Leeanne Davies-Grassnick was in Greece on her first holiday with her four-month-old son and wife when she began to experience sharp pains under her ribs.
The 38-year-old from Germany struggled to walk for more than 10 minutes because of the pain but thought she had injured a muscle carrying her son, Caspar, she told Bowel Cancer UK.
Three days after she landed at home in London, the pain under her rib got worse, so she went to the emergency room. After four days of testing, Davies-Grassnick was diagnosed with colon cancer – a form of colon cancer, also known as colorectal cancer – that had spread to her liver.
“I kept saying ‘my baby, my poor baby,'” she said.
More and more young people are getting colon cancer
Davies-Grassnick told Insider she is sharing her story to raise awareness of cancer, particularly colon cancer, and referenced the growing number of diagnoses among young people.
In its 2023 report on colorectal cancer statistics, the American Cancer Society said that one in five new cases of colon and rectal cancer occur in young people, in their early fifties or younger.
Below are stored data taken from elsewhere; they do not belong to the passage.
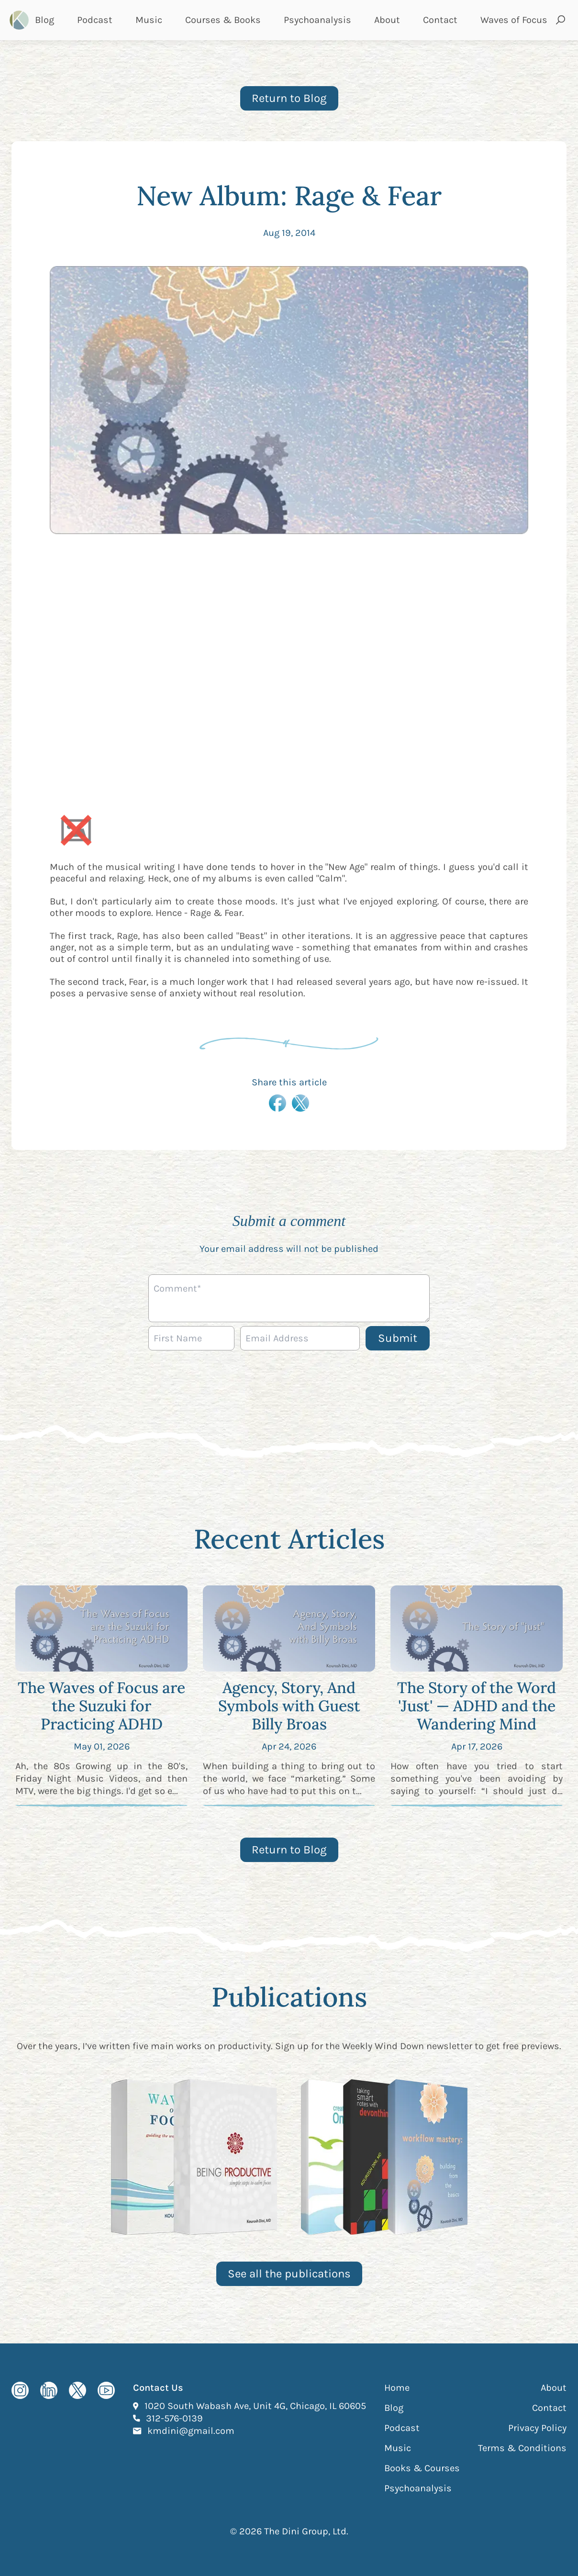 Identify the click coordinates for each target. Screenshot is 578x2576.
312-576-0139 (174, 2418)
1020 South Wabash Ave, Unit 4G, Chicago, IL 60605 (255, 2405)
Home (397, 2387)
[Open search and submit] (560, 20)
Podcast (94, 19)
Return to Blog (289, 98)
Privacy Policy (537, 2427)
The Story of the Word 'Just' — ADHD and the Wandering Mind (476, 1706)
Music (148, 19)
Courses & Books (223, 19)
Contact (440, 19)
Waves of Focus (513, 19)
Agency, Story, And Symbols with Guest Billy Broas (289, 1706)
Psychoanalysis (317, 19)
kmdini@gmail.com (190, 2430)
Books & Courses (422, 2468)
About (387, 19)
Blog (44, 19)
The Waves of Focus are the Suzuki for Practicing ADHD (101, 1706)
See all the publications (289, 2273)
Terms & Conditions (522, 2447) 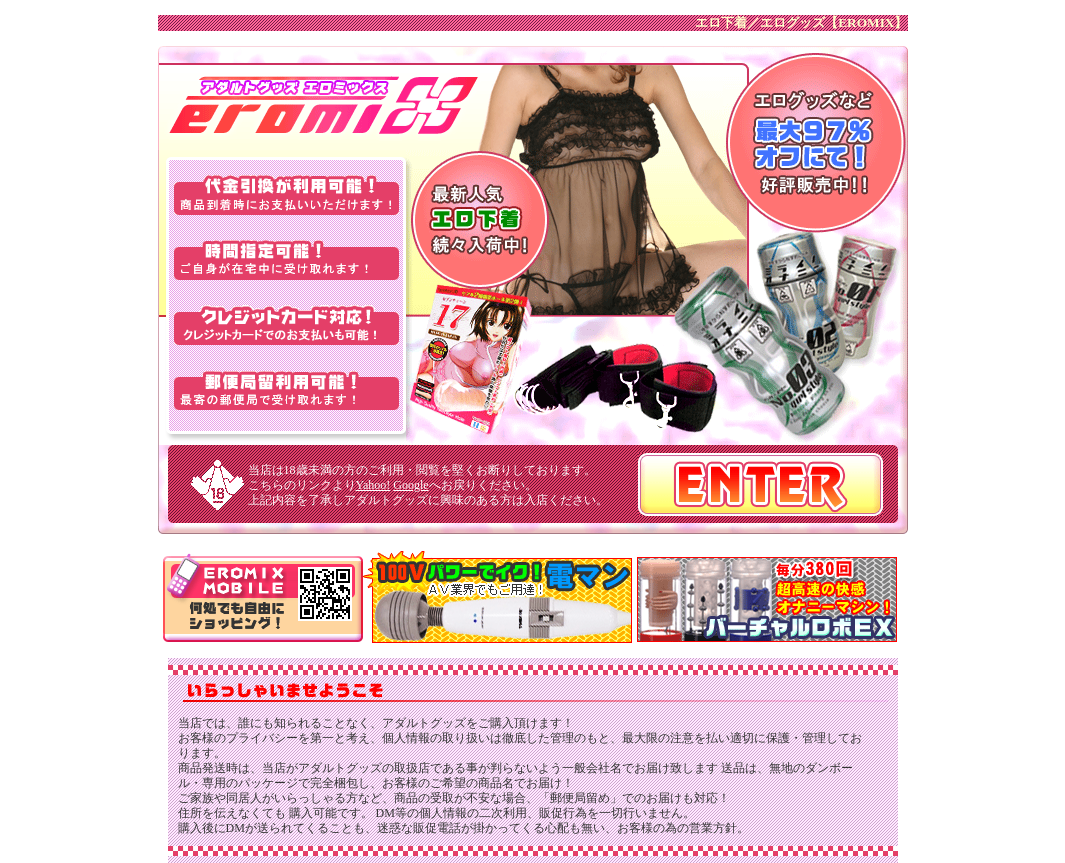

The ACS said many colon cancer deaths could be prevented by screening, but among young people this is low.
It also said that half of colon cancer cases happen due to external factors such as drinking, smoking and an unhealthy diet.
Symptoms of colon cancer include changes in bowel habits, bleeding from the anus, blood in the stool, and abdominal pain.
Davies-Grassnick said her liver looked like a dalmatian
Davies-Grassnick told Insider that when she was diagnosed, her liver looked like a dalmatian because of the tumors. One was six inches wide.
She said the tumors in her liver were so large that they stretched the liver capsule, causing the pain under her rib.
She began chemotherapy on May 20, 2022, which reduced the size of the tumor by August and stopped the cancer from spreading. But surgeons couldn’t remove one of the tumors in her liver because of its location.
She got a second opinion from another surgeon who said he could remove all the tumors in her liver.
While excited, she said she also felt terrified of the surgery, especially since she had to take a four-week break from chemotherapy to prepare and her cancer was aggressive.
“We went home to Germany and I saw my family and had a normal Christmas. Baby Caspar, our son, turned one,” she said.
Three days before Davies-Grassnick was scheduled for surgery, the surgeon reviewed her CT scans and decided he wouldn’t be able to remove the awkwardly placed tumor.
The surgery was canceled and she received chemo again the following week.
“The plan now is just to continue with chemo as long as it works,” she said, “and I hope the science really progresses as we continue.”
Davies-Grassnick said being diagnosed with cancer was a lonely experience and sharing her experience on her Instagram helped her digest it.
“I hope it also helps anyone else who reads it, sees it, is going through something similar or has a loved one who is going through it,” she said.